Missione delle suore Serve dello Spirito Santo in Ucraina

«La mia preghiera è strappare a Dio il suo aiuto»

 «La mia preghiera è strappare a Dio il suo aiuto»  QUO-118
24 maggio 2022

«La guerra ha radicalmente cambiato la mia vita e continuerà a cambiarla», racconta suor Svitlana Matsiuk, della congregazione delle Missionarie serve dello Spirito Santo. Prima della guerra la suora aveva iniziato gli studi a Roma, nel gennaio scorso è tornata in Ucraina e avrebbe dovuto riprendere gli studi a settembre. Adesso non sa se potrà farlo. Prima della guerra la sua comunità viveva a Khmelnytskyj, capoluogo dell’omonima regione, dove sono presenti dal 1995, e adesso hanno dovuto spostarsi in un paesino, Matkivtsi, dove sono ospitati dai frati minori conventuali e dove riescono ad aiutare coloro che scappano dalle zone più colpite dalla guerra.

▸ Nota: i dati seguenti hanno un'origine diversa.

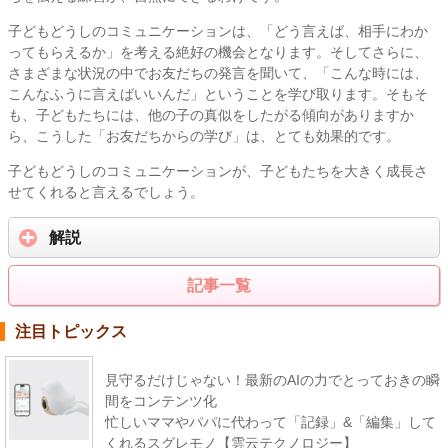
子どもどうしのコミュニケーションは、「どう言えば、相手にわか
ってもらえるか」を考える絶好の機会となります。そしてさらに、
さまざまな状況の中でお友だちの発言を聞いて、「こんな時には、
こんなふうに言えばいいんだ」ということを学び取ります。そもそ
も、子どもたちには、他の子の真似をしたがる傾向がありますか
ら、こうした「お友だちからの学び」は、とても効果的です。
子どもどうしのコミュニケーションが、子どもたちを大きく成長さ
せてくれると言えるでしょう。
解説
記事一覧
注目トピックス
見守るだけじゃない！最新のAIの力でとっておきの瞬
間をコンテンツ化
忙しいママやパパに代わって「記録」&「編集」して
くれるスグレモノ【雲云テクノロジー】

Il conflitto ha sconvolto non solo la vita esteriore delle suore: «Sono cambiata dal punto di vista sia psicologico, sia spirituale», dice la missionaria: «Questa situazione ha introdotto degli interrogativi nel mio rapporto con Dio e nella mia vita di fede». Il 24 febbraio suor Svitlana stava con le altre consorelle in un paesino vicino a Vinnytsia e la mattina le ha svegliate il frastuono delle esplosioni. Dopo il primo istante di perplessità («Forse è un incidente») sono giunti lo shock e le domande: «Come è possibile?», «Sta realmente accadendo?». Il dolore «atroce» che ha provocato questi interrogativi rimane ancora e diventa acuto quando suor Svitlana incontra e ascolta chi ha guardato negli occhi la morte: i soldati feriti che ha visitato nell’ospedale militare e i profughi che durante il viaggio hanno visto morire la gente. «Ascoltarli suscita tante domande a Dio e, fra esse, le questioni sulla natura del male. Prima della guerra sapevo che esistesse il male, ma non toccava la nostra vita, come adesso. Questa è un’altra realtà nella quale c’è anche Dio, che soffre lì e viene crocifisso. E Dio mi ha risposto con la domanda: “Vuoi entrare con me in questa realtà?”. Io non voglio scappare da questo, creandomi dei mondi illusori, ma voglio entrarci, starci per fare più bene possibile».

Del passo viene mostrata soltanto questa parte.